Brisant ist der Zeitpunkt des Abkommens. Parallel dazu leitete die Trump-Regierung in Washington ein Treffen mit Wladimir Putin ein, um über eine Lösung des Ukraine-Konflikts zu verhandeln. In der internationalen Politik gibt es keine Zufälle. Es wäre strategisch unklug, Russland im Kaukasus zu provozieren, während man es im Ukraine-Krieg als Verhandlungspartner braucht. Ein solches komplexes Netz aus geopolitischer Feinjustierung kennt man auch aus der Ukraine – dort wurde lange vor 2014 umfassende Soft Power des Westens eingesetzt: durch milliardenschwere NGO-Förderprogramme, Medienprojekte und Bildungsinitiativen, die langfristig das politische Klima beeinflussten. Und Strategiepapiere aus US-Thinktanks wie dem Atlantic Council zeigen, dass ein vergleichbarer Mechanismus auch gegen den Iran erwogen wird – gezielte Unterstützung etwa von Frauenrechtsbewegungen oder zivilgesellschaftlichen Initiativen soll den gesellschaftlichen Wandel fördern. Immer wieder auch dabei ist das National Endowment for Democracy (NED) - eine private, gemeinnützige Stiftung, die sich dem Ausbau und der Stärkung demokratischer Institutionen weltweit widmet. Jedes Jahr vergibt NED über 1.900 Zuschüsse zur Unterstützung von Projekten nichtstaatlicher Organisationen im Ausland, die sich in über 90 Ländern für „demokratische Ziele“ einsetzen. Ziel war und ist es, langfristig eine prowestliche Grundhaltung in den Köpfen zu verankern und so den politischen Kurs eines ganzen Landes zu beeinflussen, ohne formale Abkommen oder offene militärische Präsenz.

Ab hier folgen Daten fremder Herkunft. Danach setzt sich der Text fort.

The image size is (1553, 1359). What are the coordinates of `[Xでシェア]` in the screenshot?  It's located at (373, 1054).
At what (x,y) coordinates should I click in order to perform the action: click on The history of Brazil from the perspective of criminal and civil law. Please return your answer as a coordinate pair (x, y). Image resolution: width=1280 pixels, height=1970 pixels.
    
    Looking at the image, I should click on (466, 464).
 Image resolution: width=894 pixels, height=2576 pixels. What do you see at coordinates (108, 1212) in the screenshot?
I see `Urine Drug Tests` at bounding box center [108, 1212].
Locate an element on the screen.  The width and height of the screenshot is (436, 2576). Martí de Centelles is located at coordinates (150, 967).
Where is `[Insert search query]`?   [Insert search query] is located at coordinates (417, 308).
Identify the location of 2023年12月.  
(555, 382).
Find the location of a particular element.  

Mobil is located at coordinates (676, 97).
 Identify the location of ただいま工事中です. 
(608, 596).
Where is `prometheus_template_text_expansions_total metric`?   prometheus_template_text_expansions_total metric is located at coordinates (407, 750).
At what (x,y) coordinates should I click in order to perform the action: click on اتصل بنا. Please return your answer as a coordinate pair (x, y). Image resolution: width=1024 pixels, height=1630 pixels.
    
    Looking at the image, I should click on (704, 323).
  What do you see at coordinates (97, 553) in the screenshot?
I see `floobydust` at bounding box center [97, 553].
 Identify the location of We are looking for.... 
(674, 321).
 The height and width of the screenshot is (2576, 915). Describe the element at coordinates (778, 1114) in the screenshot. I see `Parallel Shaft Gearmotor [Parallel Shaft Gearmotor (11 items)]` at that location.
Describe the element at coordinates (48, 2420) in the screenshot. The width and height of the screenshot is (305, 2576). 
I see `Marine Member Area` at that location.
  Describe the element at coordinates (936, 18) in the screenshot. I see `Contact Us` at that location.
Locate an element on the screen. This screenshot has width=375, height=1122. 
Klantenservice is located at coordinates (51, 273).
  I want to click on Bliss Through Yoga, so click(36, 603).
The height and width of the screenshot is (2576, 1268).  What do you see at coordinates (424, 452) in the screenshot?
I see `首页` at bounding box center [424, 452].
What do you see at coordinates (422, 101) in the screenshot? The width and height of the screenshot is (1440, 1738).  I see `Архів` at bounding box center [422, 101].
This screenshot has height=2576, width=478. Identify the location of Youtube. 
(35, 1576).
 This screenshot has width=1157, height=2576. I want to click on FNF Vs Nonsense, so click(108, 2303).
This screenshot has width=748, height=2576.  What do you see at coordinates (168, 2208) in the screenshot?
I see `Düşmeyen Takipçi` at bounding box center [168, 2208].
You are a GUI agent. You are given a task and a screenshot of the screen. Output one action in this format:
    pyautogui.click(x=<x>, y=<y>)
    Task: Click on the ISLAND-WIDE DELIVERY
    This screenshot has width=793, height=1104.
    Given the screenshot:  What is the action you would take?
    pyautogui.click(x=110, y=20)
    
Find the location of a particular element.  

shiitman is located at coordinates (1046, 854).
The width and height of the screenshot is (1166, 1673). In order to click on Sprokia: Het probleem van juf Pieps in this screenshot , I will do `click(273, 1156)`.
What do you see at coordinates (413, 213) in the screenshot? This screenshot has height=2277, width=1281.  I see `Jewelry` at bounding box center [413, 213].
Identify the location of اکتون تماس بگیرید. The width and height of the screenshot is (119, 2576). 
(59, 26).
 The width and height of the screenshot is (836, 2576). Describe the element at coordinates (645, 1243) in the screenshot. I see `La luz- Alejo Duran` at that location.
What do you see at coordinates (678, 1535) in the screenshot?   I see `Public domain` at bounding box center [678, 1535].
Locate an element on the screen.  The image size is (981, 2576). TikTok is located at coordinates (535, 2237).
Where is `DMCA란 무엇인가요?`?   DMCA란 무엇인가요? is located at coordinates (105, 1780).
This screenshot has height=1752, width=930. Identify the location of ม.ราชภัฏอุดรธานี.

Wer diese Entwicklung kennt, erkennt, dass auch im Südkaukasus nicht allein das geschriebene Wort im Vertrag zählt, sondern ebenso die begleitenden Narrative, Versprechen und flankierenden Programme. Sie prägen das politische Klima oft nachhaltiger als die nüchternen Klauseln auf dem Papier. Der Vertrag selbst liefert für die These einer gezielten „Eindämmungsstrategie“ gegenüber Russland keine belastbaren Belege. Vielmehr eröffnet er eine breite Interpretationsspanne, die politisch unterschiedlich gefüllt werden kann. Vor diesem Hintergrund wirkt das TRIPP-Projekt nicht länger wie ein isoliertes Wirtschaftsabkommen, sondern wie das infrastrukturelle Fundament möglicher Soft-Power-Strategien im Südkaukasus. Kasradze und Lottaz sehen hierin keine isolierten Entwicklungen, sondern miteinander verbundene Schauplätze. Selbst wenn Moskau das TRIPP-Projekt nicht aktiv gefördert hat, dürfte es stillschweigend zugestimmt haben – in der Erwartung, dass dies den Verhandlungsprozess über die Ukraine nicht stört.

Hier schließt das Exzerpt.